Donald Trump delivered what one analyst calls a "surprisingly serious" speech on foreign policy and counterterrorism Monday—but serious may not equal coherent. Many analysts were taken aback by the mix of proposals in the speech, which included policies favored by the Obama and George W. Bush administrations, along with ideas dating back to the Cold War and some touches that were pure Trump. A roundup of reactions:
- Some elements of Trump's speech on the war on "radical Islamic terrorism" were familiar, but what was new was "alarming," according to the Los Angeles Times editorial board. His calls for a Cold War-style "ideological screening test" and a Commission on Radical Islam could be "catastrophically counterproductive," they write—and "would punish thoughts rather than deeds," as well as encourage newcomers to the US to conceal their beliefs.
- Former Bush administration official Peter Feaver tells the New York Times that he gives Trump credit for the "surprisingly serious" speech, but a striking amount of it "depends on counterterrorism ideas developed by the Bush administration." The "good parts are not new," and "the new parts are not good," he says.
- Robert Burns at the AP believes there was a lot more Obama than Bush in Trump's disdain for nation-building. Obama ditched Bush's large-scale projects in Iraq and Afghanistan while "trying to keep enough US influence there to prevent those two countries from crumbling," he writes, noting that Trump's argument that the US should have seized Iraq's oil isn't nation-building, it's "nation-grabbing."

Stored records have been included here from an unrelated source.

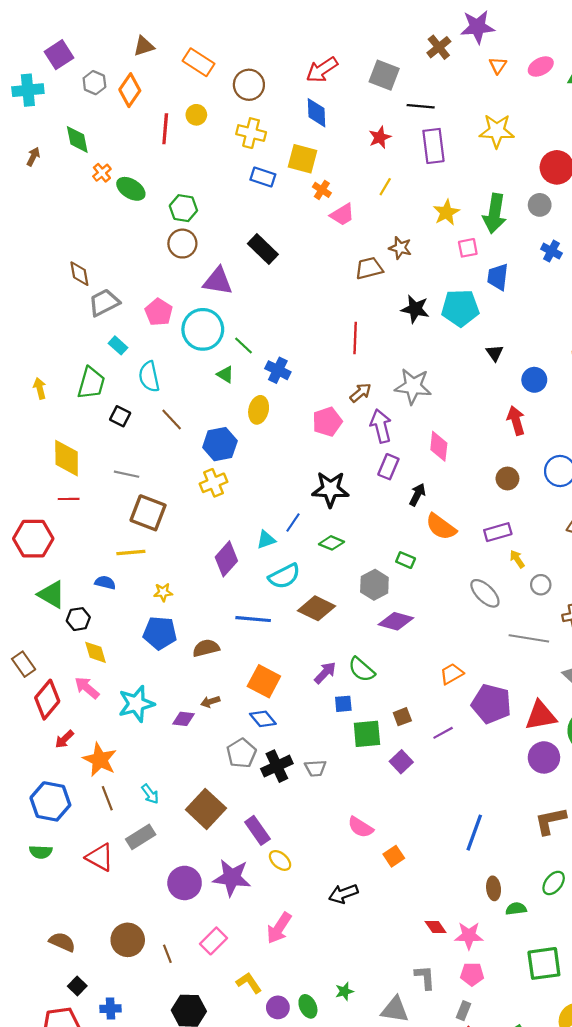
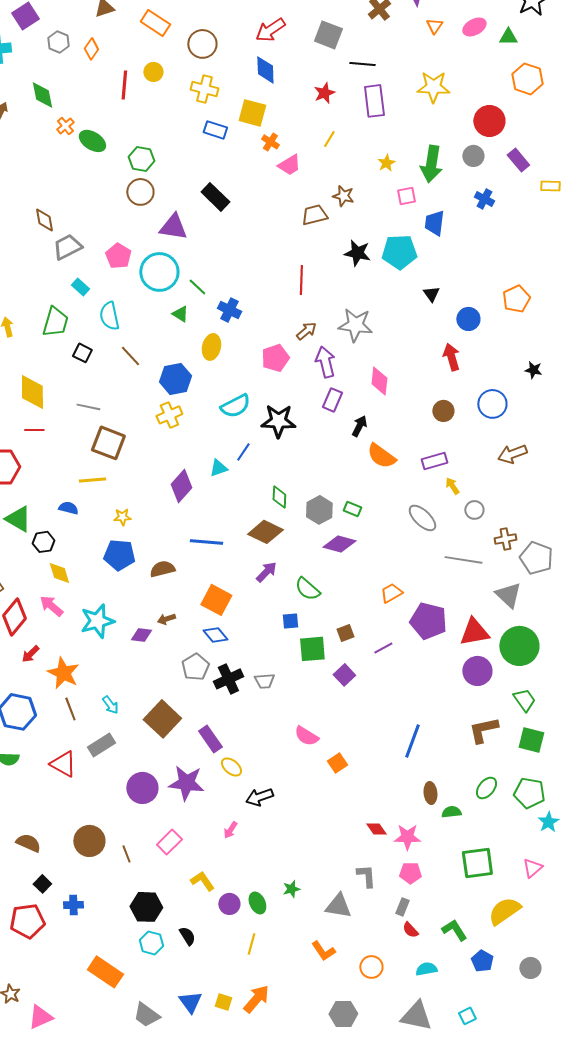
orange diamond: (130, 90) -> (91, 49), size x0.7
yellow star: (446, 212) -> (386, 163), size x0.7
green diamond: (332, 543) -> (279, 497), moved, turned 70
green rectangle: (406, 560) -> (352, 509), moved
cyan semicircle: (284, 576) -> (235, 406), moved
purple arrow: (325, 673) -> (266, 572), moved
black arrow: (343, 894) -> (259, 797), moved
pink arrow: (279, 928) -> (230, 830), size x0.6

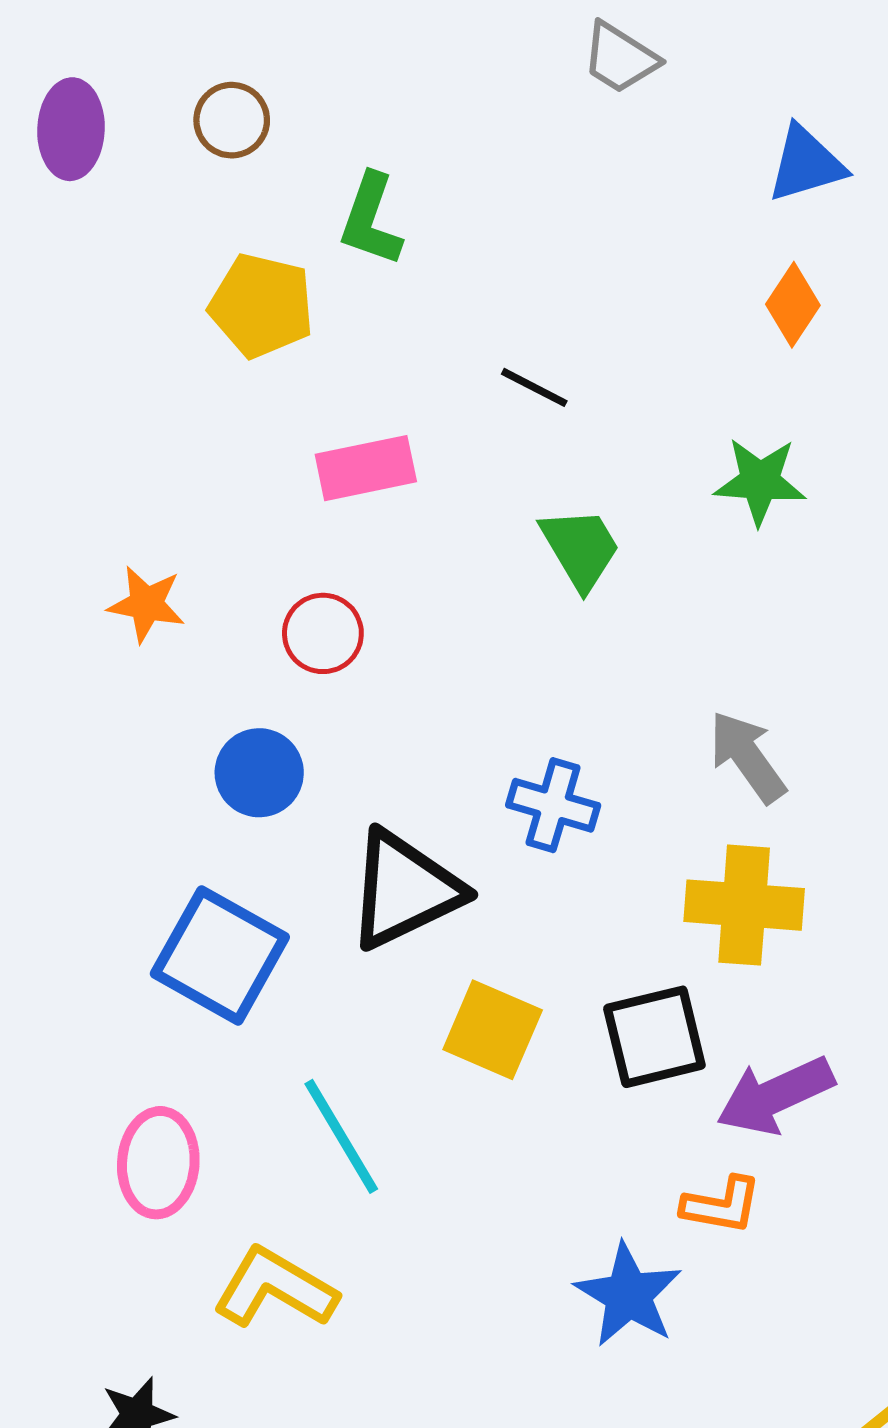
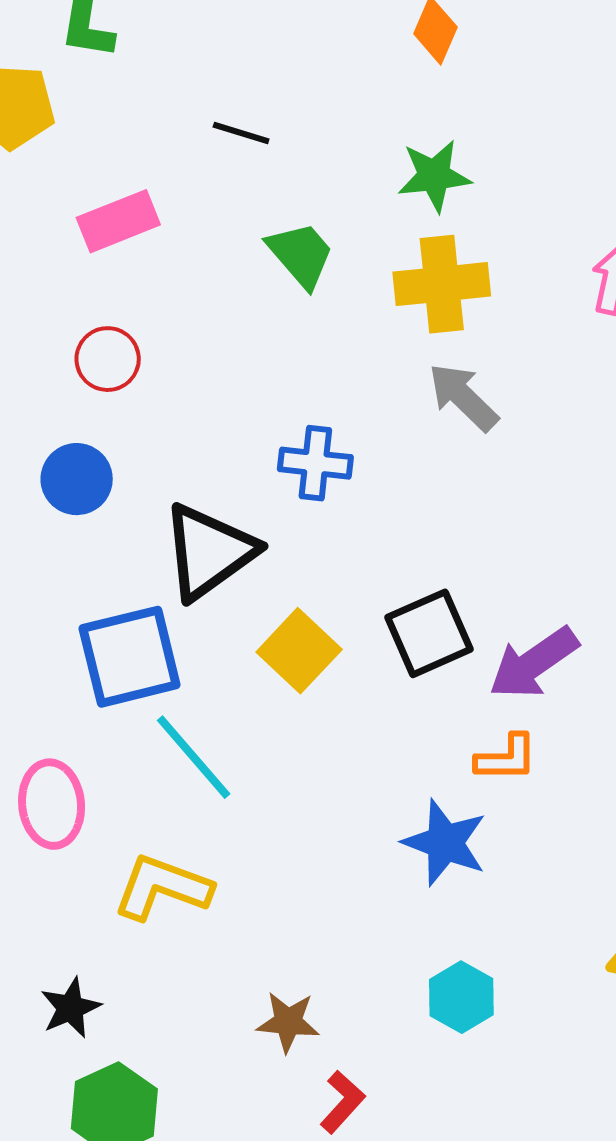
yellow cross: (744, 905) -> (442, 284), moved
blue square: (220, 955) -> (130, 657), moved, turned -33
yellow square: (493, 1030) -> (299, 651), turned 30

- John Noonan, Jeb Bush's former national security adviser, tells NBC News that Trump is completely correct about Obama's contribution to the rise of ISIS, and not much else. "The rest of his foreign policy is an absolutely blathering jumble of nonsense," he says. "I can't in good conscience sign my name to it."
- At Politico, Nahal Toosi looks at the "extreme vetting" proposal that has replaced Trump's ban on Muslim immigration and finds numerous problems. She notes that focusing on regions with a "history of exporting terrorism" would include much of Europe, even if only Islamist-inspired terrorism is included.
- Trump seemed bored by much of his own speech and only seemed excited when congratulating himself on his prescience or accusing Hillary Clinton of "wanting to be 'America's Angela Merkel,'" per the Lexington column at the Economist. The article notes that real Cold War veterans will find this election very strange. "The party of Eisenhower and Reagan has nominated a man who calls looting of foreign assets the highest priority for America in war, and who sucks up to Russia," it says.
- Glenn Kessler at the Washington Post is equally scathing in his fact-checking of the speech. Kessler debunks claims, including the notion of an Obama "apology tour" in 2009, and notes that Trump was not an outspoken opponent of the Iraq War until well after it began—and that he has apparently forgotten that he "was a fervent advocate of intervening in Libya."